Sur les traces d’Albert Delvaux
Mais de cela, Martin Fayulu s’en fiche. L’objectif de sa prestation au camp Luka, un des fiefs électoraux de cet originaire de Bagata dans la province du Kwilu, c’est de chatouiller la corde sensible. Qu’il ne tarde pas à trouver dans cette cité politiquement très ancrée dans l’ex-Bandundu. Abordant la question de l’épidémie de la fièvre hémorragique à virus Ebola qui ravage les provinces du Nord-Kivu et de l’Ituri, le patron de l’Ecidé a invité son auditoire à soutenir le professeur Muyembe Tamfum, le virologue de 76 ans, originaire du Bandundu comme lui, qui s’est récemment vu confier la direction de la riposte par … Félix Tshisekedi. «Nous devons soutenir le docteur Muyembe. C’est un expert dans ce domaine, c’est un fils du pays comme nous. Soyons tous derrière lui pour mettre fin au virus Ebola », s’est -il écrié devant une foule enthousiaste. Pas un mot ni une allusion au chef de l’Etat qui a, ainsi, privilégié la science et la compétence du Pr Muyembe sans considération tribaliste. Fayulu est pourtant revenu à maintes reprises sur ce thème, déclarant notamment que « nous ne connaissons pas ce que c’est que le tribalisme. S’il y a quelque chose que Mobutu nous a légué, c’est l’unité nationale. Il faut faire attention».

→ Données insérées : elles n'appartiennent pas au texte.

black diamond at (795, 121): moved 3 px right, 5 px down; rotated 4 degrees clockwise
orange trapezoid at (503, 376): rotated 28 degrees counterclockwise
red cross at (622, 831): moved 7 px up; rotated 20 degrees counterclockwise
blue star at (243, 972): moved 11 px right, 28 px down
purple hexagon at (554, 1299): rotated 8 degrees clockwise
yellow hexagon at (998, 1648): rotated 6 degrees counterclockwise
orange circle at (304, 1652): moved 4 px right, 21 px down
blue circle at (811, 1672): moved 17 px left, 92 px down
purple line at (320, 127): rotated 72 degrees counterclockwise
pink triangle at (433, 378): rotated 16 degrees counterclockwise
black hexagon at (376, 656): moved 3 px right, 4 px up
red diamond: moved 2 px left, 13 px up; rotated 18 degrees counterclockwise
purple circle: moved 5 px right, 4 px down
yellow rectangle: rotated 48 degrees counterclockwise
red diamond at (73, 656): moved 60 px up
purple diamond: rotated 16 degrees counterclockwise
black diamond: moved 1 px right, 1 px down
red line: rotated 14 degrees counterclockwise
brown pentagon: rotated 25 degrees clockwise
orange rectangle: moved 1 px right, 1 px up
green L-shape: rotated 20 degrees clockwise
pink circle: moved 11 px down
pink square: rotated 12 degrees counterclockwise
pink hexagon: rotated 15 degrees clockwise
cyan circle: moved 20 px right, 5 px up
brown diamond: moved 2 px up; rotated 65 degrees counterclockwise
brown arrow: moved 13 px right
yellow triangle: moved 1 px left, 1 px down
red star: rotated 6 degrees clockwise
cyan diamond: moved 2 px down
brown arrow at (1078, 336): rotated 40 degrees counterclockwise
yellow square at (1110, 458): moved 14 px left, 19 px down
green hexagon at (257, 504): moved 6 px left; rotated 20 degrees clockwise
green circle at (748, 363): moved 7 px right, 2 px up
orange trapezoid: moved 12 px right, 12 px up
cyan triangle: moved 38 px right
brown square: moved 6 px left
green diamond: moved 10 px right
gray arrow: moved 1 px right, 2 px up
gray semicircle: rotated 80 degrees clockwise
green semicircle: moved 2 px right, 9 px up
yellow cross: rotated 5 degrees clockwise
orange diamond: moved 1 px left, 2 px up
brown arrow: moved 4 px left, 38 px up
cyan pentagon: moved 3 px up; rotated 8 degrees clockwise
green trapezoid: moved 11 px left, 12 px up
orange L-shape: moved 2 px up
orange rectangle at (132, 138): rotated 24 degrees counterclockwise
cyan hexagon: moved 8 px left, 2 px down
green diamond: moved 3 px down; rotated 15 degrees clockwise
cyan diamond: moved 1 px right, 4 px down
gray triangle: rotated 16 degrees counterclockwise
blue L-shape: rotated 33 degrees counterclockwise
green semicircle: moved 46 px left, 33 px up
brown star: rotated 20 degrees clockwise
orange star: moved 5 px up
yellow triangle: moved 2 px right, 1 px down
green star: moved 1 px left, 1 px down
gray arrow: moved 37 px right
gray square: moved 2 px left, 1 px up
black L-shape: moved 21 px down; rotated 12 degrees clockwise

Mais l’unité nationale au camp Luka avait plutôt de relents tribaux, et Fayulu ne l’ignore pas puisque ces terrains de meetings populaires de prédilection se situent généralement dans des quartiers où se recrutent le plus grand nombre de ses co-régionnaires, notent des sources sécuritaires qui se sont confiées au Maximum. Le camp Luka compte en effet parmi les quartiers lotis arbitrairement et pour des raisons politiciennes par des leaders politiques soucieux de se procurer un réservoir électoral peu avant l’indépendance de la RD Congo en 1960. Comme Masina, Mombele (camp Mombele), c’est un acteur politique originaire de l’ex province du Bandundu, Albert Delvaux (devenu Mafuta Kizola à la faveur de la révolution de l’authenticité sous Mobutu), qui décide d’y héberger des ressortissants de sa province, pour contrebalancer l’influence ne-kongo de l’ABAKO de Joseph Kasavubu qui avait réalisé un raz-de-marée électoral aux municipales de 1957. En déversant sa bile sur un certain nombre d’acteurs politiques dimanche, Fayulu n’a fait que remuer du vieux vin dans une vieille outre.